Wednesday, July 14, 2010

Back at Work in the City

I work food service in a busy cafe in a hospital. It's good money most of the time but high action and high stress. The customers are all the nurses, interns, doctors, patients and other workers, everyone from the public transit to the construction workers on the riverfront. Today was one of those especially trying days where everyone had some special request, weren't happy about something in their personal life and taking it out on those around them or just plain rude. To boot, I haven't slept and have had a lot on my plate emotionally and physically. None of my other coworkers were particularly happy about the day either, but I gave out a few shoulders massages and tried to keep my spirits up. The whole point of me working there, besides the money of course, is to just be the as much a bright spot in these people's day as I can. Working in a hospital isn't easy when you're treated like a vending machine, as my manager put it, and people have lots of sadness, anxiety and fear about these physical traumas they've just gone through.

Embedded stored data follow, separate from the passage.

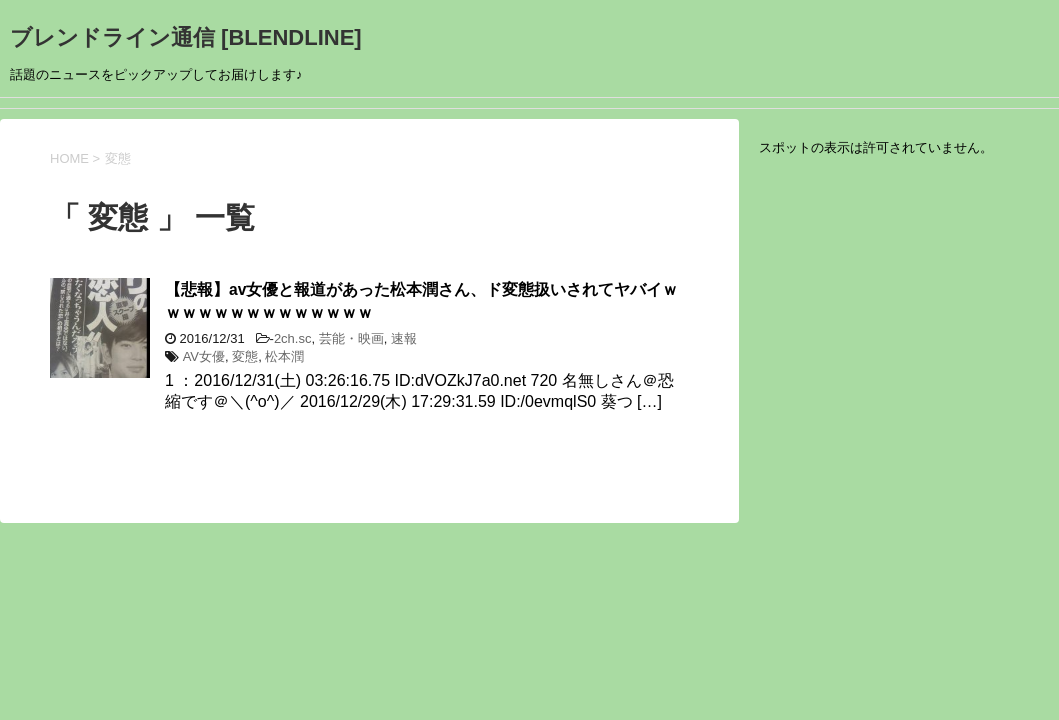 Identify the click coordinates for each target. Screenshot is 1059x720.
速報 (404, 338)
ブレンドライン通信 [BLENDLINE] (186, 37)
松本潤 (284, 356)
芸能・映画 (351, 338)
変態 (245, 356)
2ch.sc (293, 338)
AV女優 (204, 356) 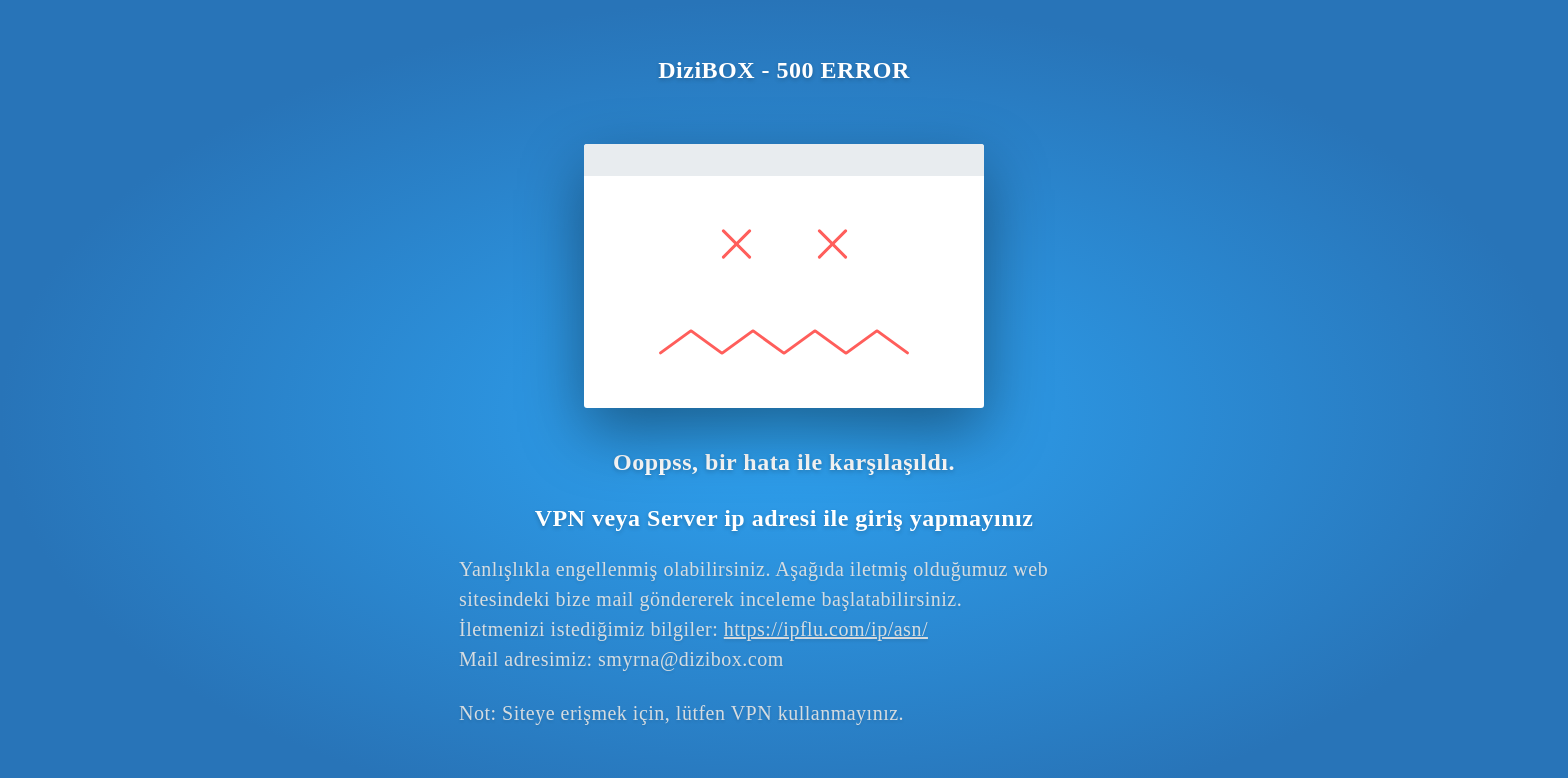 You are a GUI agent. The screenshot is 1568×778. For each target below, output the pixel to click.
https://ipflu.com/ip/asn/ (826, 629)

But just when I thought I wouldn't be able to make it through with a positive, giving attitude, of course, genuineness came through to the rescue. A man about old enough to be my father came in with his female companion and after a transaction full of complaint from her, he looked me in the eye and said something to the effect of this: so many people come through here, ailing and sad, and you are just smiling and so positive, it really makes a difference and I sure appreciate it. I must be hard, but with your attitude, I bet you're a lot older than you look. He looked at me like if I was his son, he'd be proud and he meant it. He was a salt of the earth type of man, with an outdoor tan, beard and layman's speak. His words touched me in such a way that will not fade for moons and moons. I felt tears come near when I brought it to memory as I cleaned up to close the cafe. This is why I do what I do. Not just to make a dollar or twenty. Just to give a little care to each person who walks in with all their rawness and offer something more than a cup of coffee, but an actual real connection with a compassionate human being. Thanks, man, I hope you do have a good night.